Freepix, montage L’actualité

Au cours des derniers jours, le gouvernement de Vladimir Poutine a bloqué l’accès aux réseaux sociaux Facebook et Twitter sur son territoire, en plus d’exiger que les fournisseurs Internet locaux et les sites gouvernementaux soient tous hébergés localement, et que l’infrastructure Internet pour y accéder soit sous contrôle russe.

Ces mesures précipitées par la guerre en Ukraine s’inscrivent dans la quête de souveraineté numérique amorcée depuis plusieurs années en Russie. L’objectif de cette quête est double : atteindre une indépendance technologique par rapport aux autres pays (pour des raisons de compétitivité, mais aussi de sécurité) et contrôler le contenu accessible sur Internet.

Cette transformation de l’Internet russe représente ce que certains appellent un « Splinternet » (un mot-valise réunissant le verbe to splinter, qui signifie « fragmenter », et Internet), où les règles et la technologie au cœur d’Internet varient selon les pays et les régions. Le concept n’est pas unique à la Russie. La Chine, avec ses propres géants du Web et son grand pare-feu, a déjà elle aussi un Internet parallèle.

« Le conflit armé en Europe éloigne le monde encore plus de l’idée qu’Internet est un royaume ouvert et universel », se désole dans un texte d’opinion Scott Malcomson, auteur du livre Splinternet : How Geopolitics and Commerce Are Fragmenting the World Wide Web (Splinternet : comment la géopolitique et le commerce sont en train de fragmenter le Web), publié en 2016.

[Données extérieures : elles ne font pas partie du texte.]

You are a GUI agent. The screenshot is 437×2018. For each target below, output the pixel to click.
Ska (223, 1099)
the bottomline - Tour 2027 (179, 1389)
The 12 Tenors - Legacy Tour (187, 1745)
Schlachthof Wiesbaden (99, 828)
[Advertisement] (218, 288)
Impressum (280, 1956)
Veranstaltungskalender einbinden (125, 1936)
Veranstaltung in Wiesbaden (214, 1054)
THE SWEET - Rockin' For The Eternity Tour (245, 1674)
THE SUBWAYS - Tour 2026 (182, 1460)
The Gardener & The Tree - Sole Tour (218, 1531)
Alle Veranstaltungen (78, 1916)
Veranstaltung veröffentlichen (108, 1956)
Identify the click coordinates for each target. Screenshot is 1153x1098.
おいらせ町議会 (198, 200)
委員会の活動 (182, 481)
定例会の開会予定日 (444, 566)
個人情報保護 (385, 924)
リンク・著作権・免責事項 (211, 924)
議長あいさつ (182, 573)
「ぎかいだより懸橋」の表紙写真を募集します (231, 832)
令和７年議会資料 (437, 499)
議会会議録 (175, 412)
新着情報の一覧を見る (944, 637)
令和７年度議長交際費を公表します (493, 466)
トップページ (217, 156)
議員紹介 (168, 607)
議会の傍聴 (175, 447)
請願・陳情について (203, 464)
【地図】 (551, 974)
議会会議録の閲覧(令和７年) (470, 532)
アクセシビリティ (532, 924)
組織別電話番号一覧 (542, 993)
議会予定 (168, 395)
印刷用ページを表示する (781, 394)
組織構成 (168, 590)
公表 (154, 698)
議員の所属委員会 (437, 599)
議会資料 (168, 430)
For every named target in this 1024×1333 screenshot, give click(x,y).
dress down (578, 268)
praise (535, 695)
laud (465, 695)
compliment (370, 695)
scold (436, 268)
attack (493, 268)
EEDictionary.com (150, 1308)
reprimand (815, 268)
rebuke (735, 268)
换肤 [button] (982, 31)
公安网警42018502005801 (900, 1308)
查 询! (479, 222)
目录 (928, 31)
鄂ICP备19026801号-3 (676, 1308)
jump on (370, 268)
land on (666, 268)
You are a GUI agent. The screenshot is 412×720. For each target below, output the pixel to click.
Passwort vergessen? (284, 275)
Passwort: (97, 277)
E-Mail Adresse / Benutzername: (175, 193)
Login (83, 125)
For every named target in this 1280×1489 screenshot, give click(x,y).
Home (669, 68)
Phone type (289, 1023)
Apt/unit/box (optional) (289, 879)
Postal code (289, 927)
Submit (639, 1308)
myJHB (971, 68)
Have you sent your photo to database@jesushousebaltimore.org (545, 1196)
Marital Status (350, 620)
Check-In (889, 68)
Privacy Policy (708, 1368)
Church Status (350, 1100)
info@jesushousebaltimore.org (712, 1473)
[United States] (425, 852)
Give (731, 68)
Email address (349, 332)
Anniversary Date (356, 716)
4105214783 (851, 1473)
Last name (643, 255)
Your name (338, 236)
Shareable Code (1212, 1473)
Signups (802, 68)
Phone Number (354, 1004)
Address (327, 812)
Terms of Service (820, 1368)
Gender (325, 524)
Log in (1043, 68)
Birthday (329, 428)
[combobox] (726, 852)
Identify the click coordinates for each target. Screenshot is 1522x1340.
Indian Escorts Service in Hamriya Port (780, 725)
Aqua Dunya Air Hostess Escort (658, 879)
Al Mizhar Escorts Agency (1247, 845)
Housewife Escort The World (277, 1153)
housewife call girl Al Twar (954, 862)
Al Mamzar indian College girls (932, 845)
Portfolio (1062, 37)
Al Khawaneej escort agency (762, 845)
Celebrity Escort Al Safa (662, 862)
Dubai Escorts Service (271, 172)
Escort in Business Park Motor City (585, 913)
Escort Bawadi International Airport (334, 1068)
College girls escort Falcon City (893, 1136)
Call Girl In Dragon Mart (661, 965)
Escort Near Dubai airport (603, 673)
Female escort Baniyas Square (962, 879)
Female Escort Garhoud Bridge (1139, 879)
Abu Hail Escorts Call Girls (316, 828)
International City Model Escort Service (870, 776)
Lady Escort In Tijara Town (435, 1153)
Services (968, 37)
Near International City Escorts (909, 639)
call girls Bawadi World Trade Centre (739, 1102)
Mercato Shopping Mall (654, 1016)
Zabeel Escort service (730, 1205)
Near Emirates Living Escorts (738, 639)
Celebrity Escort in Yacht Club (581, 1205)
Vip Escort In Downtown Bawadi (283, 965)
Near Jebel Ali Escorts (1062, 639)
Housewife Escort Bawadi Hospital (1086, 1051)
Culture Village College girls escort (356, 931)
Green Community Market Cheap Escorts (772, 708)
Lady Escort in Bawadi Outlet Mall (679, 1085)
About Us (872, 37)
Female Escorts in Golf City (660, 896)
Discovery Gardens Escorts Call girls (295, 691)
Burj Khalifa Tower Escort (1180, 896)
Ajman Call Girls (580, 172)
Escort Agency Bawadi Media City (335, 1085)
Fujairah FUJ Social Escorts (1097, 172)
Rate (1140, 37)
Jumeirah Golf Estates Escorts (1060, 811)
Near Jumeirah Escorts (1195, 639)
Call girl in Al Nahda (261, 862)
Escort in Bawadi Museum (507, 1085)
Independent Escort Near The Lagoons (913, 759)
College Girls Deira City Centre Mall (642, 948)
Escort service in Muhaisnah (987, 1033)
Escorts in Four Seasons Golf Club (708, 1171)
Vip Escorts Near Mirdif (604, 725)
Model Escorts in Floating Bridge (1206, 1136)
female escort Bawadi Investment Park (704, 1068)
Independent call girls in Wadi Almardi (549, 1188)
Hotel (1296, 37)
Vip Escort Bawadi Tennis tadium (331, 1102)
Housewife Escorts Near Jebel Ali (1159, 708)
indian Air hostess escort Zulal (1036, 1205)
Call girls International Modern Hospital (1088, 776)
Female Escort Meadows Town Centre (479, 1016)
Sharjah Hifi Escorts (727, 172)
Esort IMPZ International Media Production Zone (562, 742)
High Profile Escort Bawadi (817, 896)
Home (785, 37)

Une coupure complète de l’Internet russe peu probable

Il est toujours difficile de prédire les actions de Vladimir Poutine, et certains observateurs se demandent si la Russie ne serait pas sur le point de carrément couper son Internet du reste du monde, le limitant ainsi aux sites et aux services russes.

Pour Alena Epifanova, chercheuse au Conseil allemand sur les relations étrangères et coauteure d’une analyse sur la quête de la souveraineté numérique de la Russie, une telle coupure est peu probable. « L’économie russe est déjà sérieusement atteinte par la guerre, et bloquer Internet lui porterait un autre grand coup », affirme-t-elle en entrevue avec L’actualité.

Peu probable, mais pas impossible, tempère toutefois la chercheuse spécialiste des politiques Internet en Russie. « Malheureusement, on assiste à une crise majeure, alors on ne peut exclure cette possibilité. Vladimir Poutine veut faire tout ce qui est en son pouvoir pour contrôler l’information », rappelle-t-elle.

Pour les habitants de la Russie, une telle coupure limiterait encore plus la possibilité de s’informer auprès de sources internationales ou indépendantes.

Une autonomie technologique impossible à atteindre

L’autre objectif de la Russie dans sa quête d’autonomie numérique, celui d’être doté d’une infrastructure Internet autonome, sera quant à lui plus difficile à atteindre.

« La mainmise occidentale sur certaines technologies, tout particulièrement les microprocesseurs, limite les possibilités de la Russie », estime Alena Epifanova. La Russie pourrait se tourner vers certaines technologies chinoises pour compenser, « mais il est difficile de trouver des fournisseurs qui sont complètement indépendants des États-Unis », ajoute-t-elle. La moitié des appareils utilisés par le plus grand fabricant chinois de microprocesseurs, SMIC, proviendraient par exemple d’entreprises américaines.  

La secrétaire au Commerce des États-Unis, Gina Raimondo, a d’ailleurs mis en garde les entreprises chinoises cette semaine : celles qui défieront les sanctions américaines en fournissant des technologies avancées aux Russes pourraient se faire couper l’accès aux équipements américains.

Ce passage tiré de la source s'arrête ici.